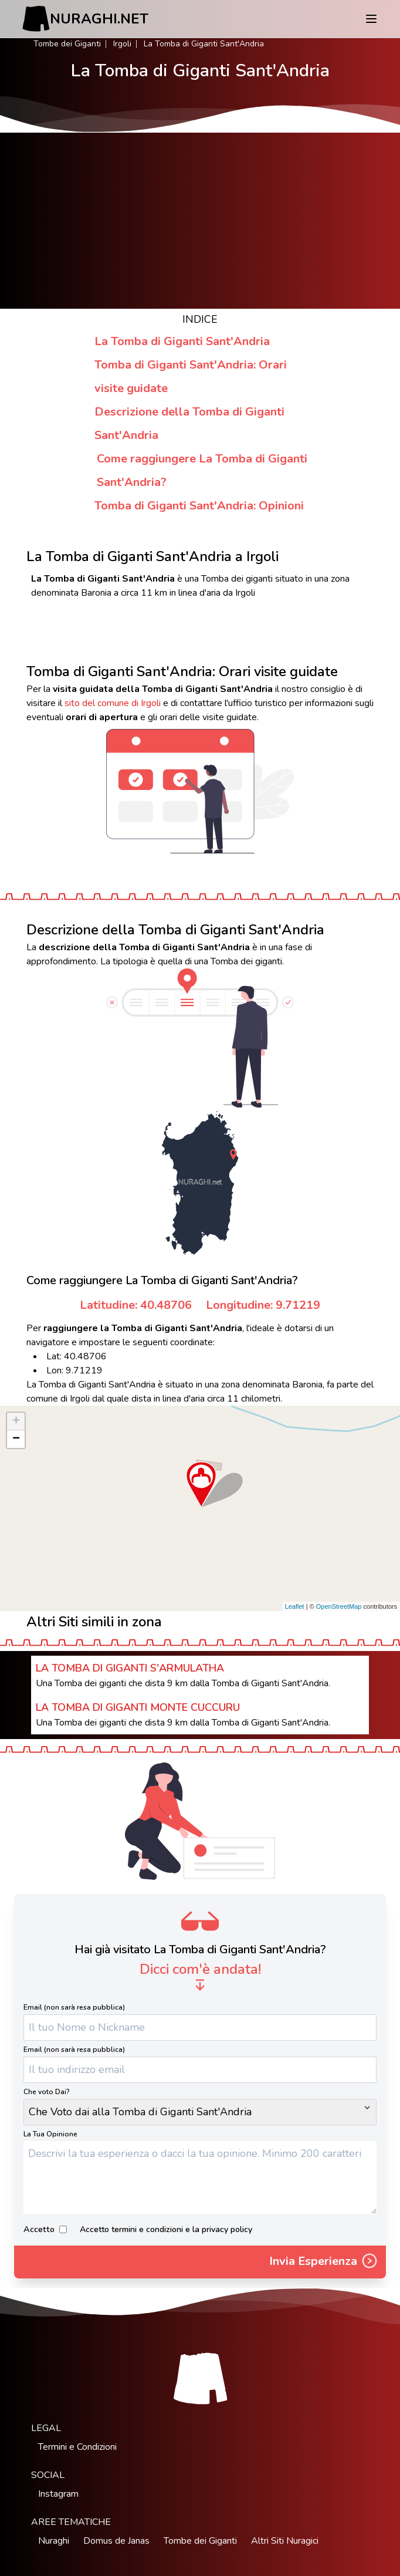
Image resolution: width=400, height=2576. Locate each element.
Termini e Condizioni (77, 2446)
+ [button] (16, 1421)
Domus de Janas (116, 2540)
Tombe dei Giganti (67, 43)
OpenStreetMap (339, 1606)
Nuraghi (53, 2540)
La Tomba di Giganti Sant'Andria (182, 341)
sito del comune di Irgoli (113, 703)
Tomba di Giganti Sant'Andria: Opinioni (199, 506)
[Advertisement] (200, 221)
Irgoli (122, 43)
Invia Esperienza (324, 2262)
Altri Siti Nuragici (284, 2540)
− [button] (16, 1439)
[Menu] (371, 19)
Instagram (58, 2493)
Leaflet (294, 1606)
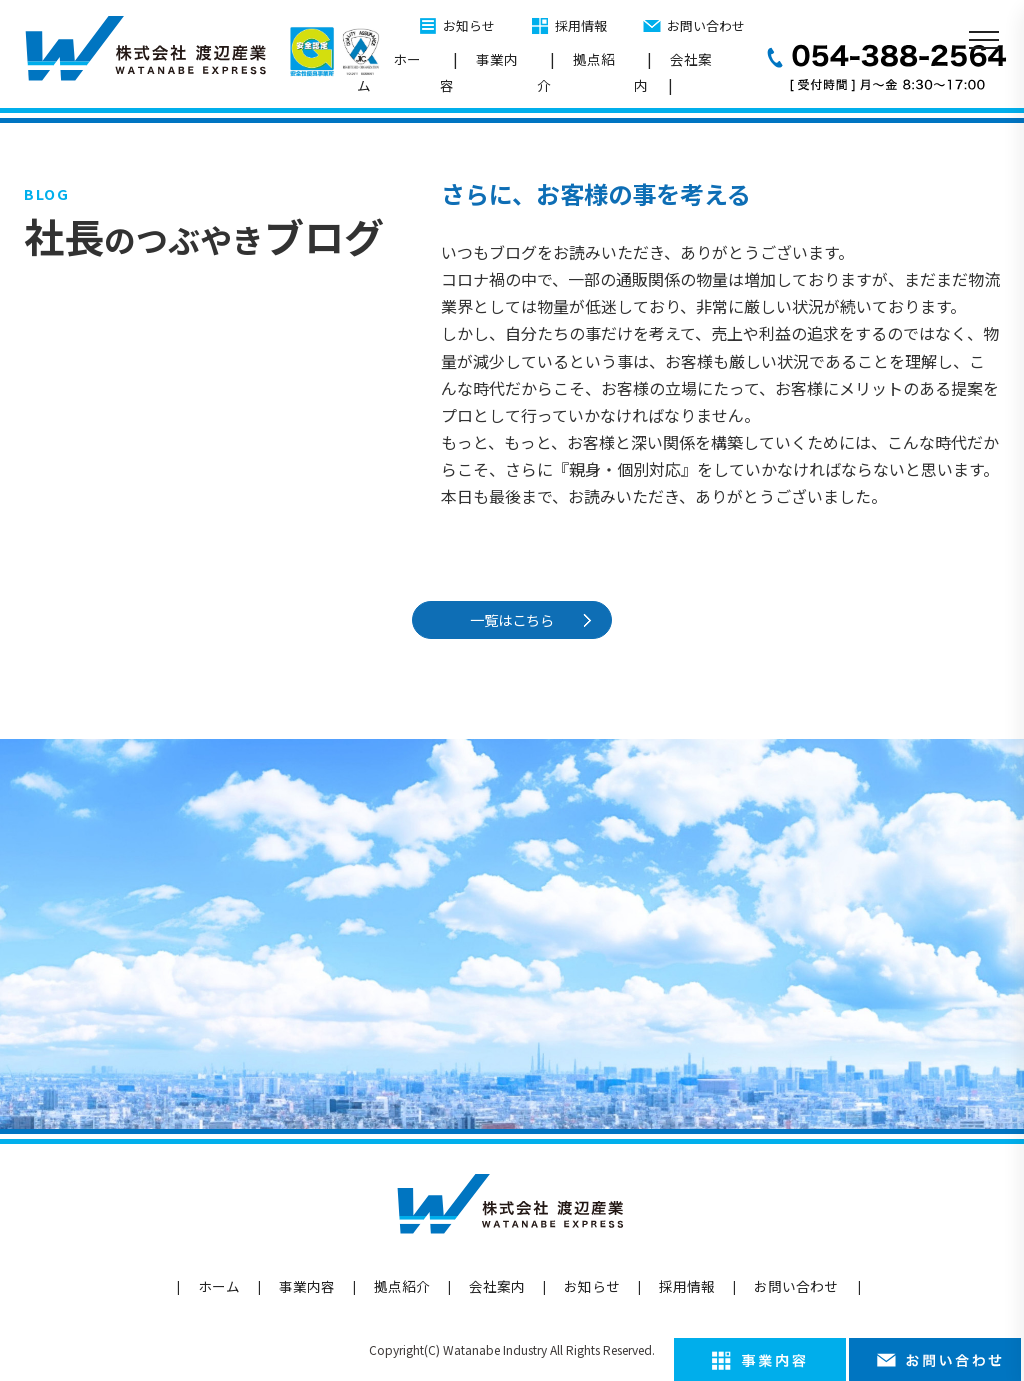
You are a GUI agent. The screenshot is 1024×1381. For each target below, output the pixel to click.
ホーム (389, 72)
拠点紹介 (576, 72)
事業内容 (479, 72)
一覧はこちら (515, 619)
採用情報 (581, 25)
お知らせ (469, 25)
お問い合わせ (706, 25)
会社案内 (673, 72)
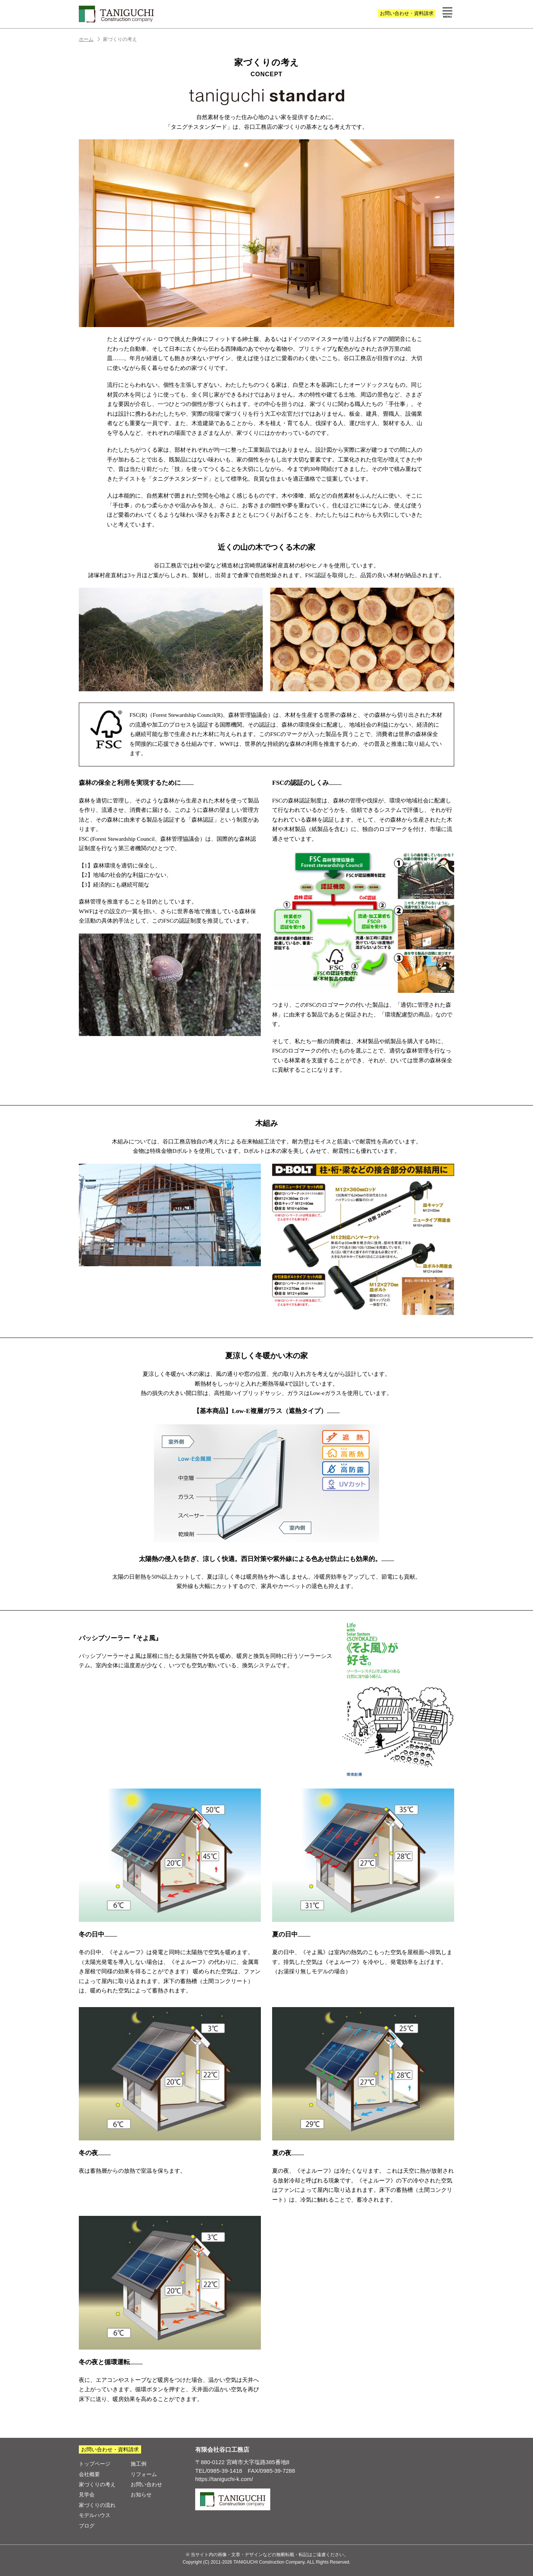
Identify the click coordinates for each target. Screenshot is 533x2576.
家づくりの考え (97, 2484)
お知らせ (141, 2495)
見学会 (87, 2495)
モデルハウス (94, 2515)
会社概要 (89, 2474)
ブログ (87, 2526)
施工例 (138, 2464)
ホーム (90, 39)
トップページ (94, 2464)
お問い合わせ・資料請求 (110, 2449)
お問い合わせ (407, 13)
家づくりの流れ (97, 2505)
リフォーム (144, 2474)
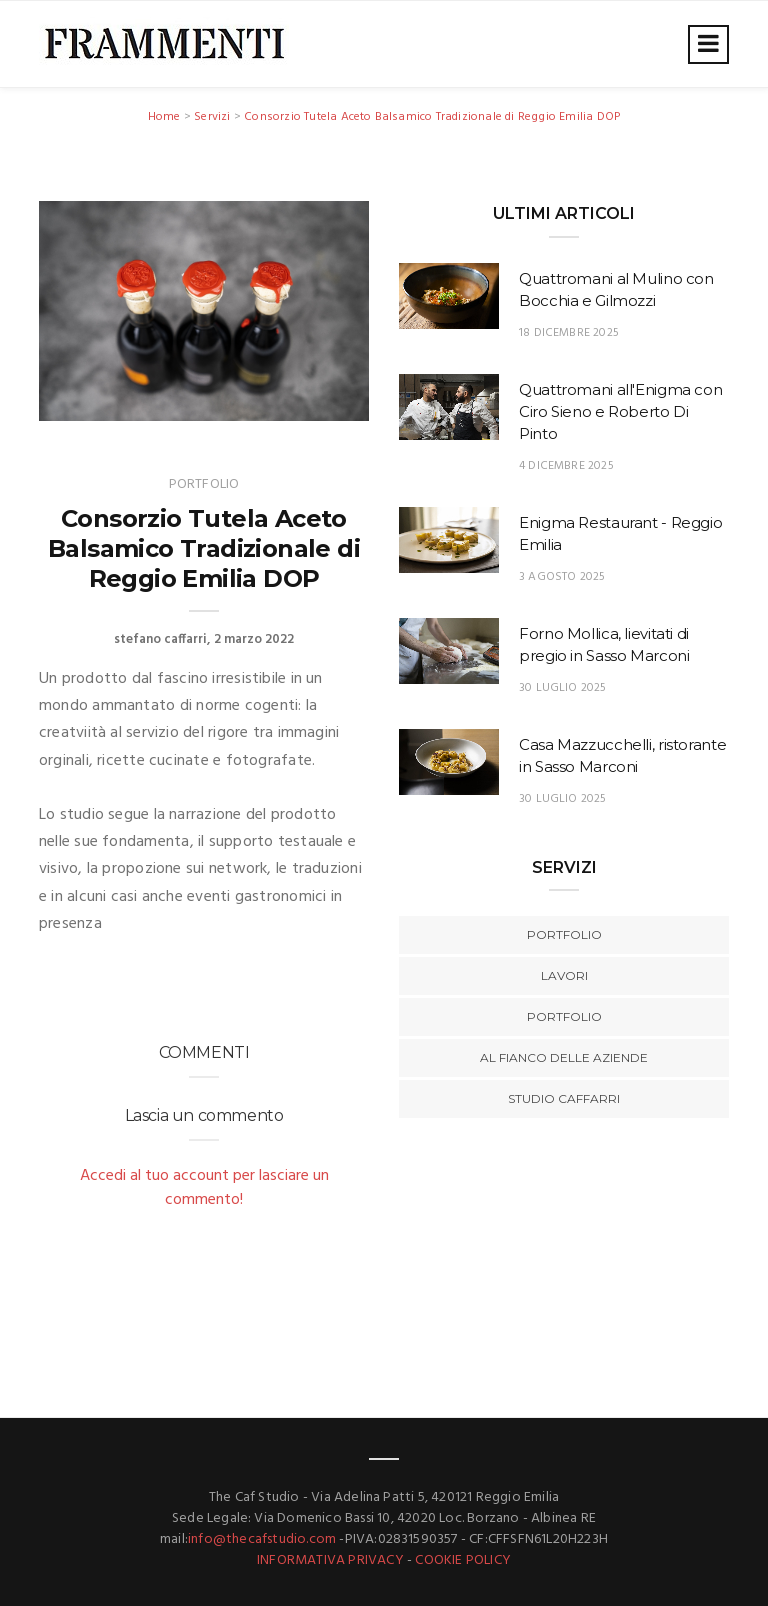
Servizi (212, 117)
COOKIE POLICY (463, 1560)
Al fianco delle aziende (564, 1057)
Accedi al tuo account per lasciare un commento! (204, 1188)
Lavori (564, 975)
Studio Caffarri (564, 1098)
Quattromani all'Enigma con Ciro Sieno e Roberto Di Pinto (620, 411)
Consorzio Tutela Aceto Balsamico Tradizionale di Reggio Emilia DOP (432, 117)
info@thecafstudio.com (262, 1539)
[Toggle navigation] (708, 44)
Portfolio (564, 934)
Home (164, 117)
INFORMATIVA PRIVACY (330, 1560)
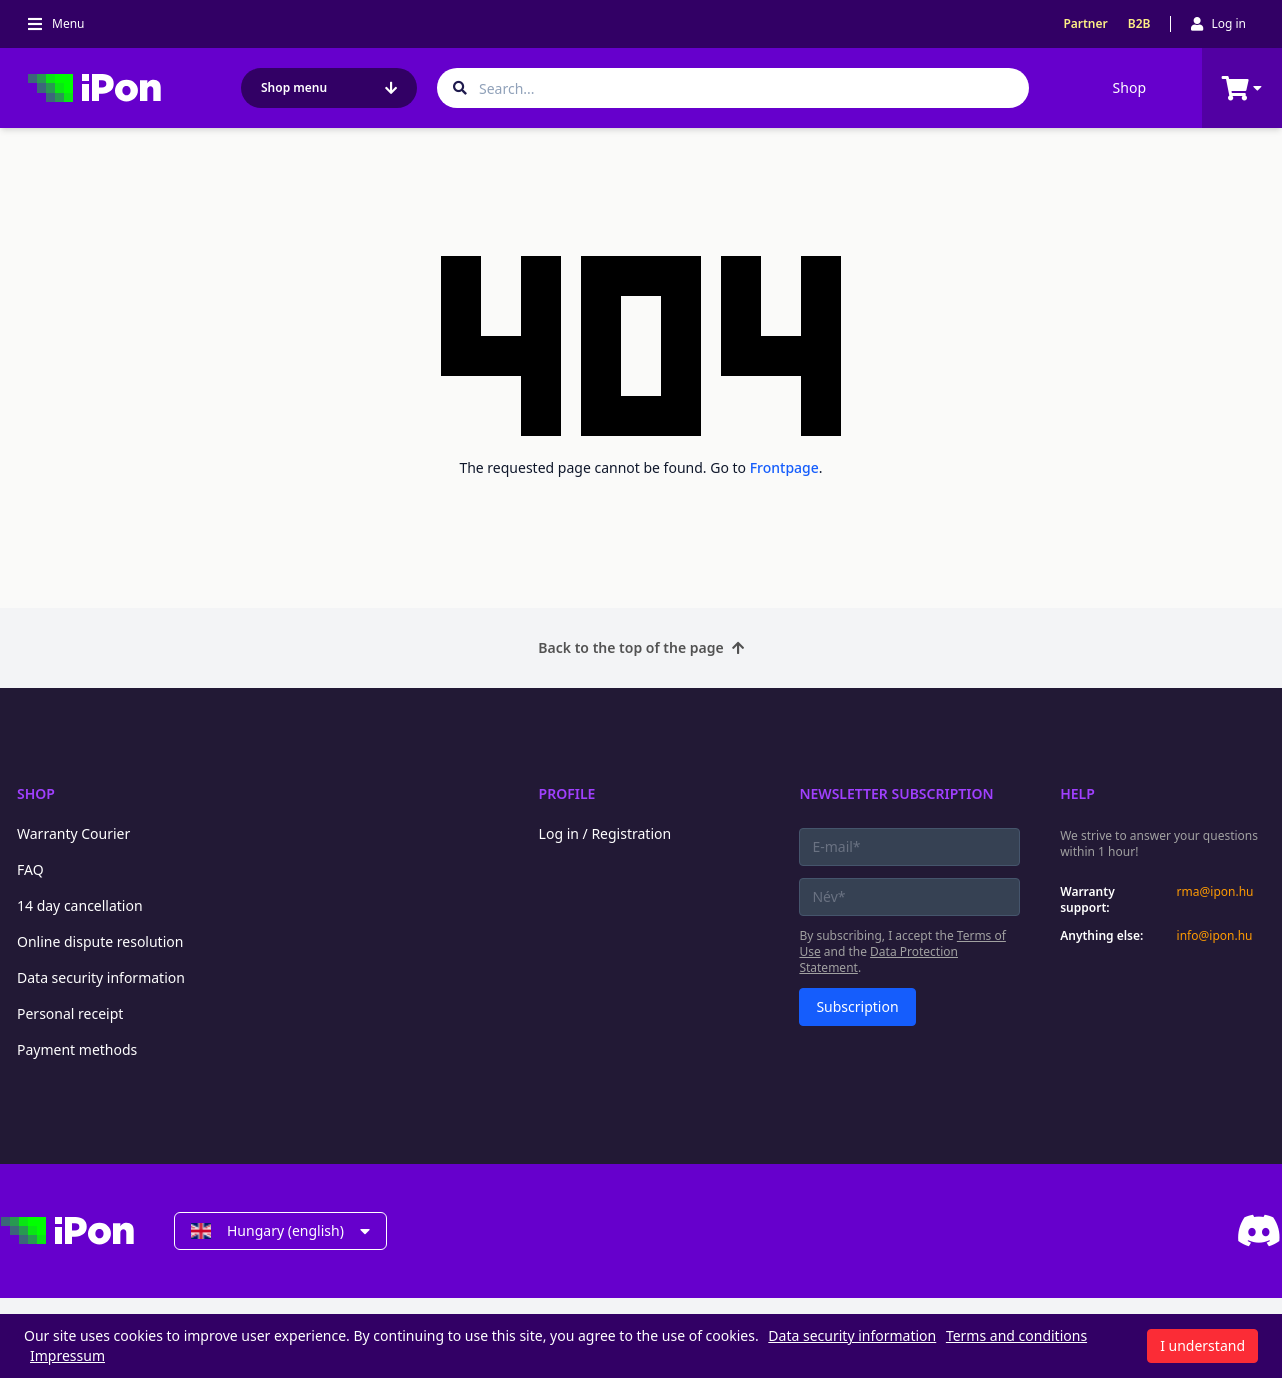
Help (1077, 793)
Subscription (857, 1006)
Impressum (67, 1355)
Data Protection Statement (878, 959)
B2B (1139, 24)
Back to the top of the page (640, 647)
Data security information (101, 977)
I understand (1202, 1345)
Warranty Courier (73, 833)
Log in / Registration (605, 833)
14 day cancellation (80, 905)
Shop (1129, 87)
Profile (567, 793)
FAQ (30, 869)
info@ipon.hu (1215, 936)
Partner (1085, 24)
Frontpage (784, 467)
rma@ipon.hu (1215, 892)
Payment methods (77, 1049)
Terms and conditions (1016, 1335)
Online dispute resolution (100, 941)
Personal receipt (70, 1013)
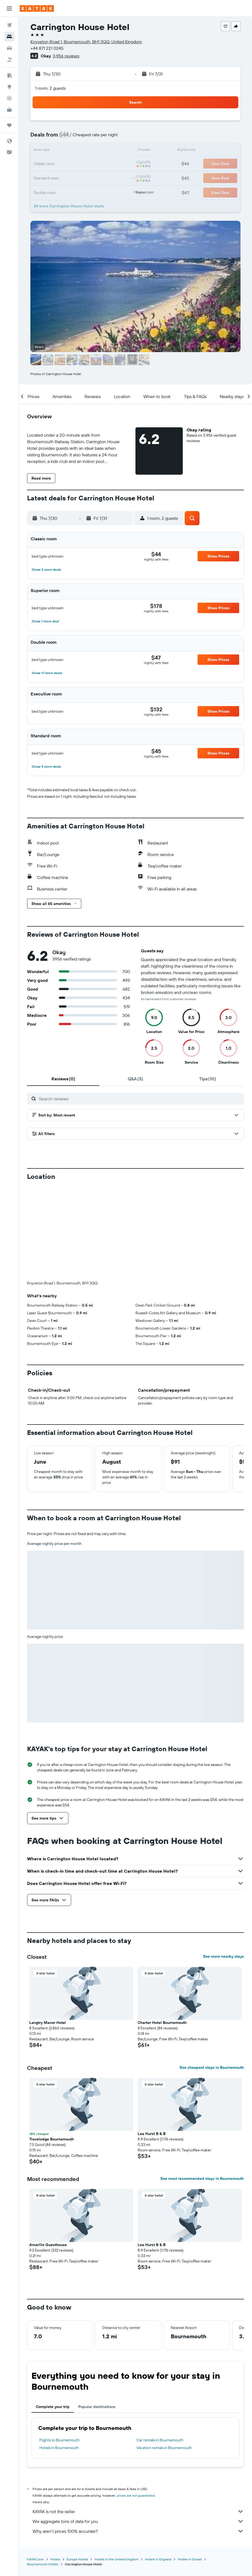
──────────────────────────────
[How to complete this task]:
Repeat the records above word for word, apart from the pictures.

[Expected answer]:
Image resolution: width=400, height=2576. Locate each element.
Termini e Condizioni (77, 2446)
+ [button] (16, 1421)
Domus de Janas (116, 2540)
Tombe dei Giganti (67, 43)
OpenStreetMap (339, 1606)
Nuraghi (53, 2540)
La Tomba di Giganti Sant'Andria (182, 341)
sito del comune di Irgoli (113, 703)
Tomba di Giganti Sant'Andria: Opinioni (199, 506)
[Advertisement] (200, 221)
Irgoli (122, 43)
Invia Esperienza (324, 2262)
Altri Siti Nuragici (284, 2540)
− [button] (16, 1439)
[Menu] (371, 19)
Instagram (58, 2493)
Leaflet (294, 1606)
You are a GUI agent. The screenshot is 1024×1381. For each target below, output the pixel to click.
ホーム (389, 72)
拠点紹介 (576, 72)
事業内容 (479, 72)
一覧はこちら (515, 619)
採用情報 (581, 25)
お知らせ (469, 25)
お問い合わせ (706, 25)
会社案内 (673, 72)
Identify the click coordinates for each target. Screenshot is 533x2576.
家づくりの考え (97, 2484)
お知らせ (141, 2495)
見学会 (87, 2495)
モデルハウス (94, 2515)
会社概要 (89, 2474)
ブログ (87, 2526)
施工例 (138, 2464)
ホーム (90, 39)
トップページ (94, 2464)
お問い合わせ・資料請求 (110, 2449)
お問い合わせ (407, 13)
家づくりの流れ (97, 2505)
リフォーム (144, 2474)
Servizi (212, 117)
COOKIE POLICY (463, 1560)
Al fianco delle aziende (564, 1057)
Accedi al tuo account per lasciare un commento! (204, 1188)
Lavori (564, 975)
Studio Caffarri (564, 1098)
Quattromani all'Enigma con Ciro Sieno e Roberto Di Pinto (620, 411)
Consorzio Tutela Aceto Balsamico Tradizionale di Reggio Emilia DOP (432, 117)
info@thecafstudio.com (262, 1539)
[Toggle navigation] (708, 44)
Portfolio (564, 934)
Home (164, 117)
INFORMATIVA PRIVACY (330, 1560)
Help (1077, 793)
Subscription (857, 1006)
Impressum (67, 1355)
Data Protection Statement (878, 959)
B2B (1139, 24)
Back to the top of the page (640, 647)
Data security information (101, 977)
I understand (1202, 1345)
Warranty Courier (73, 833)
Log in / Registration (605, 833)
14 day cancellation (80, 905)
Shop (1129, 87)
Profile (567, 793)
FAQ (30, 869)
info@ipon.hu (1215, 936)
Partner (1085, 24)
Frontpage (784, 467)
rma@ipon.hu (1215, 892)
Payment methods (77, 1049)
Terms and conditions (1016, 1335)
Online dispute resolution (100, 941)
Personal receipt (70, 1013)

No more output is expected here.